[<prev] [next>] [<thread-prev] [thread-next>] [day] [month] [year] [list]
Message-ID: <0ce864f0-38b9-59cc-18ea-e071afca347d@gmail.com>
Date: Wed, 31 Oct 2018 17:53:22 -0700
From: Eric Dumazet <eric.dumazet@...il.com>
To: Christoph Paasch <cpaasch@...le.com>, netdev@...r.kernel.org
Cc: Ian Swett <ianswett@...gle.com>,
Leif Hedstrom <lhedstrom@...le.com>,
Jana Iyengar <jri.ietf@...il.com>
Subject: Re: [RFC 0/2] Delayed binding of UDP sockets for Quic per-connection
sockets
On 10/31/2018 04:26 PM, Christoph Paasch wrote:
> Implementations of Quic might want to create a separate socket for each
> Quic-connection by creating a connected UDP-socket.
>
Nice proposal, but I doubt a QUIC server can afford having one UDP socket per connection ?

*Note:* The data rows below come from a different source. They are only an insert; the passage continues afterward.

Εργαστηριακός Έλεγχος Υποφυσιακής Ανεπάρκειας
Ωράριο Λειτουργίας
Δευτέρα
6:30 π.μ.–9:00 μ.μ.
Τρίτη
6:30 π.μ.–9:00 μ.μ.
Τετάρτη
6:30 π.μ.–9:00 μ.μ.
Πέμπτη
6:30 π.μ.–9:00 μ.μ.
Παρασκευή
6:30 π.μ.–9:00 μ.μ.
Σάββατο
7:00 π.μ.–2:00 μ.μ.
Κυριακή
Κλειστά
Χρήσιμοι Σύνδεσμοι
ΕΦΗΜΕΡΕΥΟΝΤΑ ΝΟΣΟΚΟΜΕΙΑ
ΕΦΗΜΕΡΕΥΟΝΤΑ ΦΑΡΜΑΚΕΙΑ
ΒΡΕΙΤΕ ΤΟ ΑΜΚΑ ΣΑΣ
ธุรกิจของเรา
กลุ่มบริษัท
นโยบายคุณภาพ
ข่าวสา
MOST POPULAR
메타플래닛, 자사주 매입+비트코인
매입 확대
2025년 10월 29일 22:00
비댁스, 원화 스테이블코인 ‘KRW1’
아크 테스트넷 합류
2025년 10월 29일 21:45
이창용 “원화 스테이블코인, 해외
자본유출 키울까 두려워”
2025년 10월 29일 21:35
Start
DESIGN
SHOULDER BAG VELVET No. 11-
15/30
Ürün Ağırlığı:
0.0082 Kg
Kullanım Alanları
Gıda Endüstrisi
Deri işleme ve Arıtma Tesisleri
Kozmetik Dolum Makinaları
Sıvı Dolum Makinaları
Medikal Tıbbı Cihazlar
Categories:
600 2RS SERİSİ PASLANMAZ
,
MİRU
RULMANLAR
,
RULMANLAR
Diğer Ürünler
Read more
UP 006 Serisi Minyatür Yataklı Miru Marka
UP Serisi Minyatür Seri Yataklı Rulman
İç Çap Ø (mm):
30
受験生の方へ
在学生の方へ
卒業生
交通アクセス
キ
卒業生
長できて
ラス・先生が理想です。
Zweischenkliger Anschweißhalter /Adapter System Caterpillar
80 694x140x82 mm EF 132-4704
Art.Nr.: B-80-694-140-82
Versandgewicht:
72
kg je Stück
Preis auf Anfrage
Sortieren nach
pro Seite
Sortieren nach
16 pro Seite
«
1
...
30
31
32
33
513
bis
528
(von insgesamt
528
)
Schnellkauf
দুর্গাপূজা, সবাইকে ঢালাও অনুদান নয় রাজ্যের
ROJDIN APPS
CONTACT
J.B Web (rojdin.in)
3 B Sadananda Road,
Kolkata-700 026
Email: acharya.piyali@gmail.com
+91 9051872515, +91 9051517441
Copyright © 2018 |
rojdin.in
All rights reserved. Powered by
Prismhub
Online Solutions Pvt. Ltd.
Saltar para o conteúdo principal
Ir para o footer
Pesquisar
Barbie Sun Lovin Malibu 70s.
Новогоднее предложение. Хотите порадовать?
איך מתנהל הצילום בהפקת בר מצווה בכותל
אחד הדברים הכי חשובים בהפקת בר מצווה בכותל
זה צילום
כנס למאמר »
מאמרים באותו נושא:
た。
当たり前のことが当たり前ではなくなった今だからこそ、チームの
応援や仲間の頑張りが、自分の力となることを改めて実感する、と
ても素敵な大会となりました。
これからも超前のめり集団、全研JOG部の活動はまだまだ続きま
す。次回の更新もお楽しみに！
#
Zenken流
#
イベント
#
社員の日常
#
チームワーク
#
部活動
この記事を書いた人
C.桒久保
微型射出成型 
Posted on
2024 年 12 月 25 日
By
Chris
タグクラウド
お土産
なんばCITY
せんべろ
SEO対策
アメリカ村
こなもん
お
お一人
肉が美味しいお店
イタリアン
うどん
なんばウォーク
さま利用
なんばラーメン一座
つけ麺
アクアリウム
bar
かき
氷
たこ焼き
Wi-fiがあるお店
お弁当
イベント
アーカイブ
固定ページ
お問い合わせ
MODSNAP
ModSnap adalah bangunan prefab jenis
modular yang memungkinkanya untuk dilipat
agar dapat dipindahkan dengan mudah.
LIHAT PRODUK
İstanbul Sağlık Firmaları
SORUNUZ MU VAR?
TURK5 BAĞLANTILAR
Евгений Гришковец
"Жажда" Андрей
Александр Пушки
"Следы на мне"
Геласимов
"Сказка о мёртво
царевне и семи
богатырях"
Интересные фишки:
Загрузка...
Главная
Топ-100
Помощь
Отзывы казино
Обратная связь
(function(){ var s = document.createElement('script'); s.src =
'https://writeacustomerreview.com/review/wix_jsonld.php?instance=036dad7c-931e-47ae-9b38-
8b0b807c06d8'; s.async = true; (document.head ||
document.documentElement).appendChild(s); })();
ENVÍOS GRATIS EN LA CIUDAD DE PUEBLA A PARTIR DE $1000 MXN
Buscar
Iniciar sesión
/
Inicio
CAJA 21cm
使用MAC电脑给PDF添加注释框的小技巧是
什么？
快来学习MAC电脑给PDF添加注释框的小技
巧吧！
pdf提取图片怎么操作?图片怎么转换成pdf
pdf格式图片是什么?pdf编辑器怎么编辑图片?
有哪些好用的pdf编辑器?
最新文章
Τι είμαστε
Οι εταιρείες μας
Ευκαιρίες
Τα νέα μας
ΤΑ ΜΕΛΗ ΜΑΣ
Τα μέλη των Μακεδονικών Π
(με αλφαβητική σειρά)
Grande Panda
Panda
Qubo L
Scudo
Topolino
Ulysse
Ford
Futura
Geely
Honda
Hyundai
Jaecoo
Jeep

It would add a huge overhead in term of memory usage in the kernel,
and lots of epoll events to manage (say a QUIC server with one million flows, receiving
very few packets per second per flow)
Maybe you could elaborate on the need of having one UDP socket per connection.
> To achieve that on the server-side, a "master-socket" needs to wait for
> incoming new connections and then creates a new socket that will be a
> connected UDP-socket. To create that latter one, the server needs to
> first bind() and then connect(). However, after the bind() the server
> might already receive traffic on that new socket that is unrelated to the
> Quic-connection at hand. Only after the connect() a full 4-tuple match
> is happening. So, one can't really create this kind of a server that has
> a connected UDP-socket per Quic connection.
>
> So, what is needed is an "atomic bind & connect" that basically
> prevents any incoming traffic until the connect() call has been issued
> at which point the full 4-tuple is known.
>
>
> This patchset implements this functionality and exposes a socket-option
> to do this.
>
> Usage would be:
>
> int fd = socket(AF_INET, SOCK_DGRAM, IPPROTO_UDP);
>
> int val = 1;
> setsockopt(fd, SOL_SOCKET, SO_DELAYED_BIND, &val, sizeof(val));
>
> bind(fd, (struct sockaddr *)&src, sizeof(src));
>
> /* At this point, incoming traffic will never match on this socket */
>
> connect(fd, (struct sockaddr *)&dst, sizeof(dst));
>
> /* Only now incoming traffic will reach the socket */
>
>
>
> There is literally an infinite number of ways on how to implement it,
> which is why I first send it out as an RFC. With this approach here I
> chose the least invasive one, just preventing the match on the incoming
> path.
>
>
> The reason for choosing a SOL_SOCKET socket-option and not at the
> SOL_UDP-level is because that functionality actually could be useful for
> other protocols as well. E.g., TCP wants to better use the full 4-tuple space
> by binding to the source-IP and the destination-IP at the same time.
Passive TCP flows can not benefit from this idea.
Active TCP flows can already do that, I do not really understand what you are suggesting.